(Dataset entries)
[Start of Attachment]

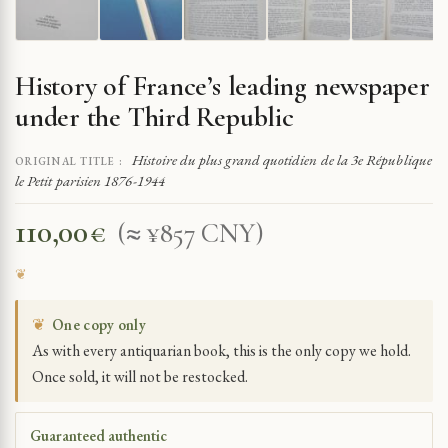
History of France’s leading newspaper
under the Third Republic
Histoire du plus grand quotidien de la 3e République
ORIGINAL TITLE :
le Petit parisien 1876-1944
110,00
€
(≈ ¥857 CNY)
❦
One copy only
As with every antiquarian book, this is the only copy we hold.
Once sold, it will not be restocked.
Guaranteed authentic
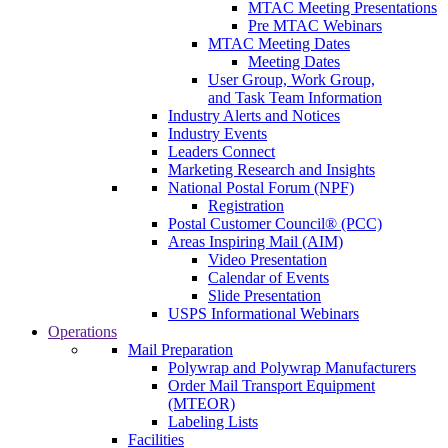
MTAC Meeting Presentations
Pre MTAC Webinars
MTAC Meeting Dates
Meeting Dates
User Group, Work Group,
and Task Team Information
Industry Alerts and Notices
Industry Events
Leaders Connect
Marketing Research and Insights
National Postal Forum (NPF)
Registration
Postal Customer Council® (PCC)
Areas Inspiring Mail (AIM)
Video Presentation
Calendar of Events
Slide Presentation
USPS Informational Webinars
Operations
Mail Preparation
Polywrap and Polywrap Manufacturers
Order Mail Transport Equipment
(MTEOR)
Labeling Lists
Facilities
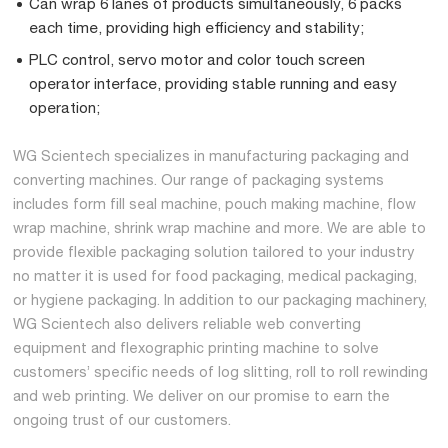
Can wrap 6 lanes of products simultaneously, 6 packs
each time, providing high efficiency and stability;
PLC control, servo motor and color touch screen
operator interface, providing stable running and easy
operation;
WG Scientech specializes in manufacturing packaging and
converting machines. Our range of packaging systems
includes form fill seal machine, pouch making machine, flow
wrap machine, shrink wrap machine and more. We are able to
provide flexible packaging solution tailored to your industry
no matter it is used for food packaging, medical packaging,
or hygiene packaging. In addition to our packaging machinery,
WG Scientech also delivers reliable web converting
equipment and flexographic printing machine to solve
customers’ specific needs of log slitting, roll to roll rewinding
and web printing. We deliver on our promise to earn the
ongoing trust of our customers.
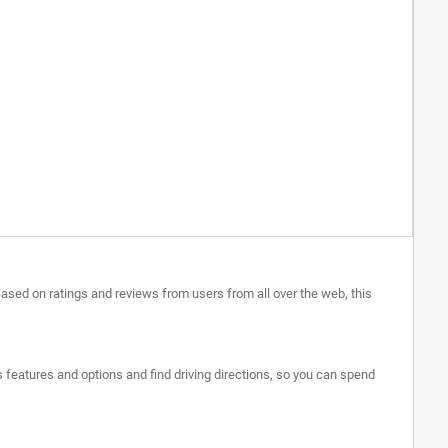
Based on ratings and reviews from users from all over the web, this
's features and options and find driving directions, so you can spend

[End of Attachment]

The copy you produce must hold all the records above exactly and none of their pictures.

History of France’s leading newspaper
under the Third Republic
Histoire du plus grand quotidien de la 3e République
ORIGINAL TITLE :
le Petit parisien 1876-1944
110,00
€
(≈ ¥857 CNY)
❦
One copy only
As with every antiquarian book, this is the only copy we hold.
Once sold, it will not be restocked.
Guaranteed authentic
MTAC Meeting Presentations
Pre MTAC Webinars
MTAC Meeting Dates
Meeting Dates
User Group, Work Group,
and Task Team Information
Industry Alerts and Notices
Industry Events
Leaders Connect
Marketing Research and Insights
National Postal Forum (NPF)
Registration
Postal Customer Council® (PCC)
Areas Inspiring Mail (AIM)
Video Presentation
Calendar of Events
Slide Presentation
USPS Informational Webinars
Operations
Mail Preparation
Polywrap and Polywrap Manufacturers
Order Mail Transport Equipment
(MTEOR)
Labeling Lists
Facilities
Can wrap 6 lanes of products simultaneously, 6 packs
each time, providing high efficiency and stability;
PLC control, servo motor and color touch screen
operator interface, providing stable running and easy
operation;
WG Scientech specializes in manufacturing packaging and
converting machines. Our range of packaging systems
includes form fill seal machine, pouch making machine, flow
wrap machine, shrink wrap machine and more. We are able to
provide flexible packaging solution tailored to your industry
no matter it is used for food packaging, medical packaging,
or hygiene packaging. In addition to our packaging machinery,
WG Scientech also delivers reliable web converting
equipment and flexographic printing machine to solve
customers’ specific needs of log slitting, roll to roll rewinding
and web printing. We deliver on our promise to earn the
ongoing trust of our customers.
Based on ratings and reviews from users from all over the web, this
's features and options and find driving directions, so you can spend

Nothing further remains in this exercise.